Meet Dave Lassam, the Man for the Job
My 39 Years Service in the Royal Australian Navy
Meet Dave Lassam, the Man for the Job is an anecdotal memoir that gathers interesting tales from a man’s military life.
Retired sailor Dave Lassam’s expansive memoir Meet Dave Lassam, the Man for the Job is about his four decades of service in the Australian Navy and his deployments abroad.
This book represents a firsthand depiction of the military—one not filtered through other media. From the 1970s to the 2010s, Lassam worked as a medic and medical administrative officer in the navy. He helped evacuate Australians after bombings in Bali and took part in humanitarian missions in the South Pacific and the Indian Ocean. Here, he discusses treating patients after car accidents, managing sick bays, reviving patients after heart attacks, and dealing with the post-traumatic stress disorder and health issues that put an end to his military service.

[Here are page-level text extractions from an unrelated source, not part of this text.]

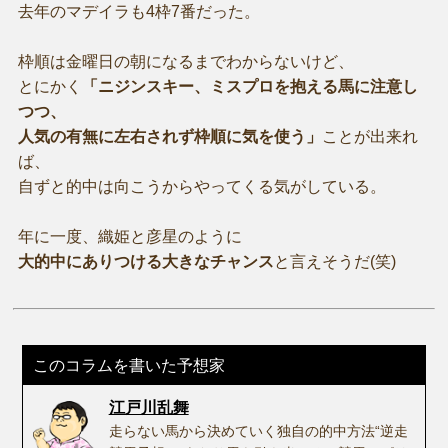
去年のマデイラも4枠7番だった。
枠順は金曜日の朝になるまでわからないけど、
とにかく
「ニジンスキー、ミスプロを抱える馬に注意し
つつ、
人気の有無に左右されず枠順に気を使う」
ことが出来れ
ば、
自ずと的中は向こうからやってくる気がしている。
年に一度、織姫と彦星のように
大的中にありつける大きなチャンス
と言えそうだ(笑)
このコラムを書いた予想家
江戸川乱舞
走らない馬から決めていく独自の的中方法“逆走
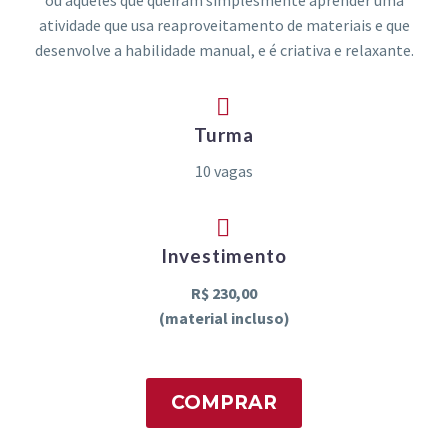
atividade que usa reaproveitamento de materiais e que
desenvolve a habilidade manual, e é criativa e relaxante.


Turma
10 vagas


Investimento
R$ 230,00
(material incluso)
COMPRAR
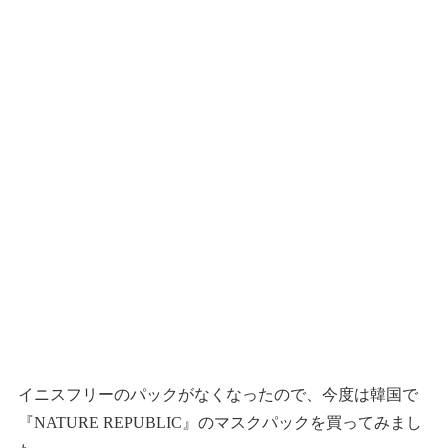
イニスフリーのパックがなくなったので、今度は韓国で
『NATURE REPUBLIC』のマスクパックを買ってみまし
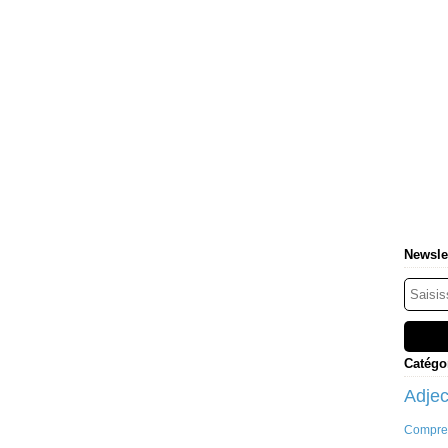
Newsle
Catégo
Adjec
Compre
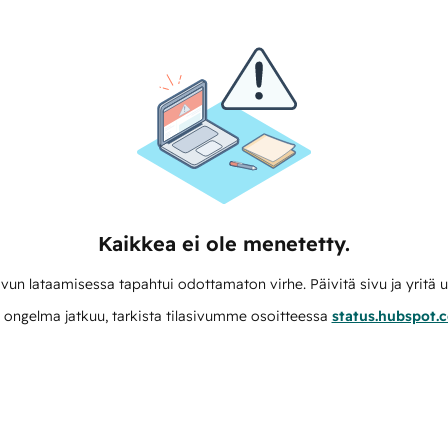
Kaikkea ei ole menetetty.
vun lataamisessa tapahtui odottamaton virhe. Päivitä sivu ja yritä u
 ongelma jatkuu, tarkista tilasivumme osoitteessa
status.hubspot.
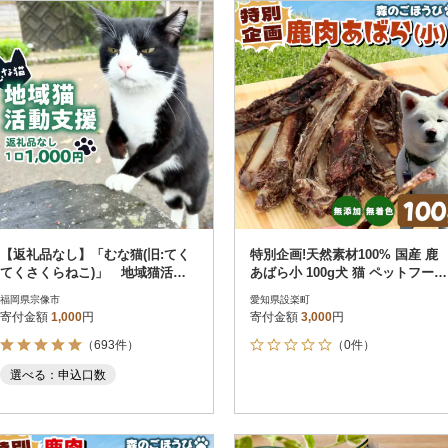
円
レビュー
レビュー
決済方法
解除
寄付金額
PayPay
発送種別
解除
クレジットカード決済
寄付金額
通常
Amazon Pay
冷蔵便
楽天ペイ
冷凍便
メルペイ
コンビニ支払い
ソフトバンクまとめて支払い
au PAY（auかんたん決済）
【返礼品なし】「むな猫(旧:てく
特別企画!天然素材100% 国産 鹿
d払い
てくさくらねこ)」 地域猫活動
あばら小 100g犬 猫 ペットフード
金融機関(Pay-easy決済)
支援【むな猫】_HA1118
ペット おやつ 骨
福岡県宗像市
愛知県設楽町
寄付金額
1,000
円
寄付金額
3,000
円
（693件）
（0件）
解除
結果を見る（
53
件
選べる：申込口数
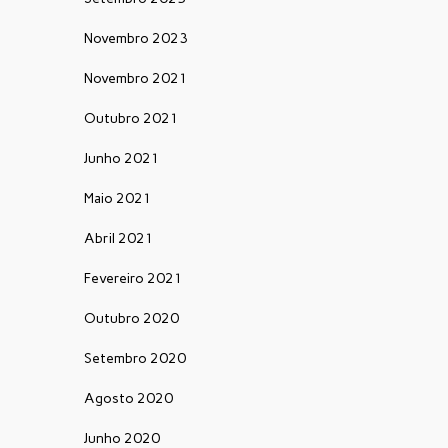
Novembro 2023
Novembro 2021
Outubro 2021
Junho 2021
Maio 2021
Abril 2021
Fevereiro 2021
Outubro 2020
Setembro 2020
Agosto 2020
Junho 2020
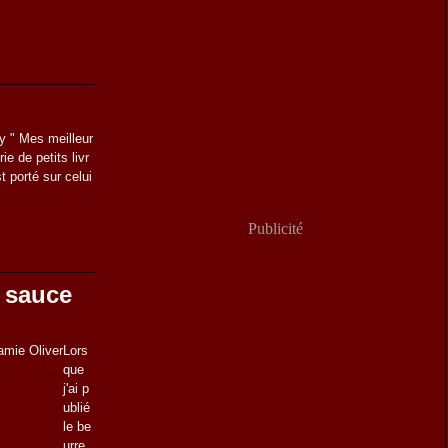
oy " Mes meilleur
ie de petits livr
t porté sur celui
Publicité
 sauce
Lors
que
j'ai p
ublié
le be
urre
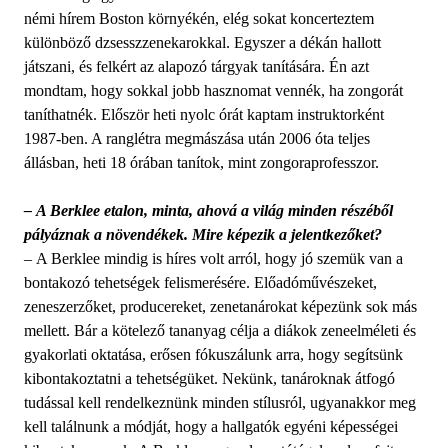
némi hírem Boston környékén, elég sokat koncerteztem
különböző dzsesszzenekarokkal. Egyszer a dékán hallott
játszani, és felkért az alapozó tárgyak tanítására. Én azt
mondtam, hogy sokkal jobb hasznomat vennék, ha zongorát
taníthatnék. Először heti nyolc órát kaptam instruktorként
1987-ben. A ranglétra megmászása után 2006 óta teljes
állásban, heti 18 órában tanítok, mint zongoraprofesszor.
– A Berklee etalon, minta, ahová a világ minden részéből
pályáznak a növendékek. Mire képezik a jelentkezőket?
– A Berklee mindig is híres volt arról, hogy jó szemük van a
bontakozó tehetségek felismerésére. Előadóművészeket,
zeneszerzőket, producereket, zenetanárokat képezünk sok más
mellett. Bár a kötelező tananyag célja a diákok zeneelméleti és
gyakorlati oktatása, erősen fókuszálunk arra, hogy segítsünk
kibontakoztatni a tehetségüket. Nekünk, tanároknak átfogó
tudással kell rendelkeznünk minden stílusról, ugyanakkor meg
kell találnunk a módját, hogy a hallgatók egyéni képességei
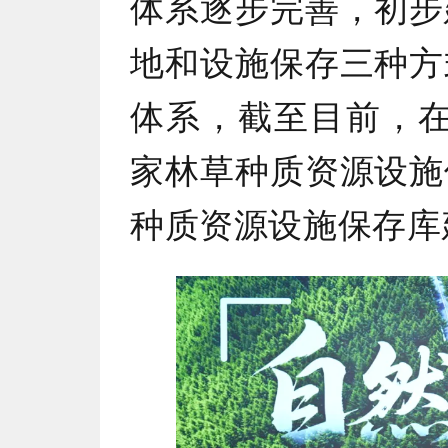
体系逐步完善，初步
地和设施保存三种方
体系，截至目前，在
家林草种质资源设施
种质资源设施保存库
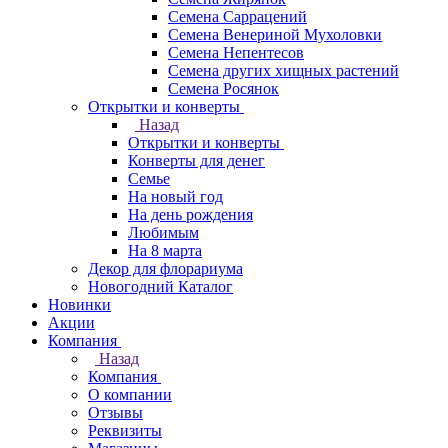
Семена Саррацений
Семена Венериной Мухоловки
Семена Непентесов
Семена других хищных растений
Семена Росянок
Открытки и конверты
Назад
Открытки и конверты
Конверты для денег
Семье
На новый год
На день рождения
Любимым
На 8 марта
Декор для флорариума
Новогодний Каталог
Новинки
Акции
Компания
Назад
Компания
О компании
Отзывы
Реквизиты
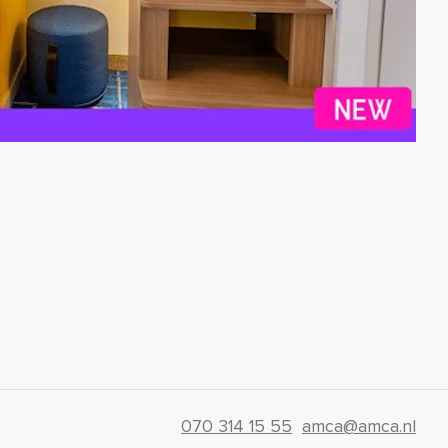
070 314 15 55
amca@amca.nl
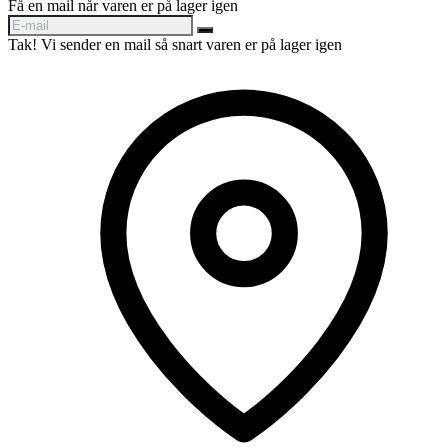
Få en mail når varen er på lager igen
Tak! Vi sender en mail så snart varen er på lager igen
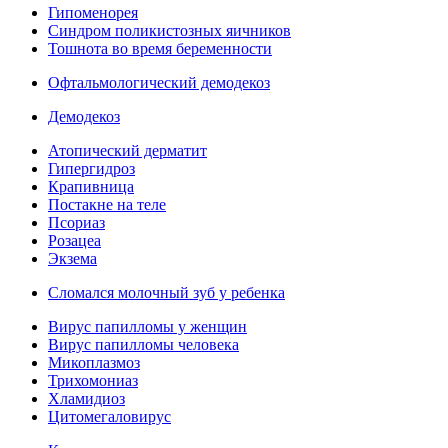
Гипоменорея
Синдром поликистозных яичников
Тошнота во время беременности
Офтальмологический демодекоз
Демодекоз
Атопический дерматит
Гипергидроз
Крапивница
Постакне на теле
Псориаз
Розацеа
Экзема
Сломался молочный зуб у ребенка
Вирус папилломы у женщин
Вирус папилломы человека
Микоплазмоз
Трихомониаз
Хламидиоз
Цитомегаловирус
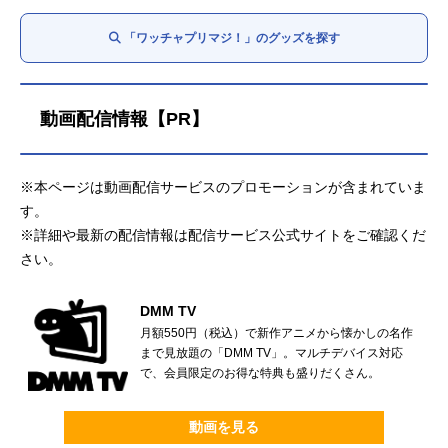
「ワッチャプリマジ！」のグッズを探す
動画配信情報【PR】
※本ページは動画配信サービスのプロモーションが含まれていま
す。
※詳細や最新の配信情報は配信サービス公式サイトをご確認くだ
さい。
DMM TV
月額550円（税込）で新作アニメから懐かしの名作
まで見放題の「DMM TV」。マルチデバイス対応
で、会員限定のお得な特典も盛りだくさん。
動画を見る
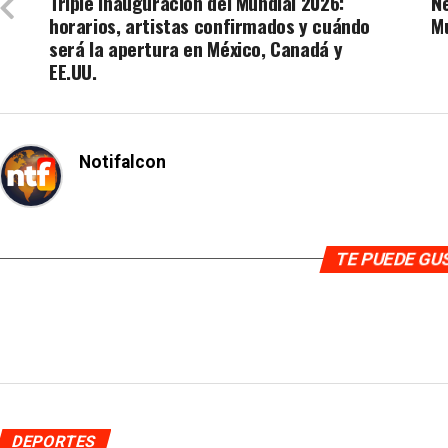
Triple inauguración del Mundial 2026:
Ne
horarios, artistas confirmados y cuándo
M
será la apertura en México, Canadá y
EE.UU.
Notifalcon
TE PUEDE G
DEPORTES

Lassam, a dedicated public servant, is careful to emphasize naval accomplishments like supplying humanitarian aid. But he also covers the unpleasant elements of military life, like being volunteered to do particular duties, the “us versus them” mentality that separates people of different ranks, and the discomfort of wearing heavy formal uniforms for ceremonial guard functions like parades. Indeed, the book is diaristic in form to the extent that it includes everyday details and feelings, too, such as awe at seeing a large Russian warship, anxiety while preparing to deploy on a rescue mission, and honor over being named an honorary medic while serving with the US Navy. Its tone is matter-of-fact and methodical, moving through anecdotes at a regulated pace, covering events like a plane crash and treatment of an injured recruit in turn. Lassam recalls rushing from emergency to emergency and brushes with death too.
But as it moves toward coverage of the health issues that pushed Lassam out of military service, the book becomes less cohesive; it less concludes than it does trail off with additional notes about the pride that Lassam took in his work and about a family member’s continuation of this legacy. A smattering of black-and-white photographs from Lassam’s personal collection are present to illustrate facets of the military service he details, as with images of a dramatic demonstration of medical evacuation helicopter operations; they are intimate embellishments of his assorted recollections.
Directed toward civilian friends, Meet Dave Lassam, the Man for the Job is the unfiltered memoir of a retired military man who devoted himself to his service.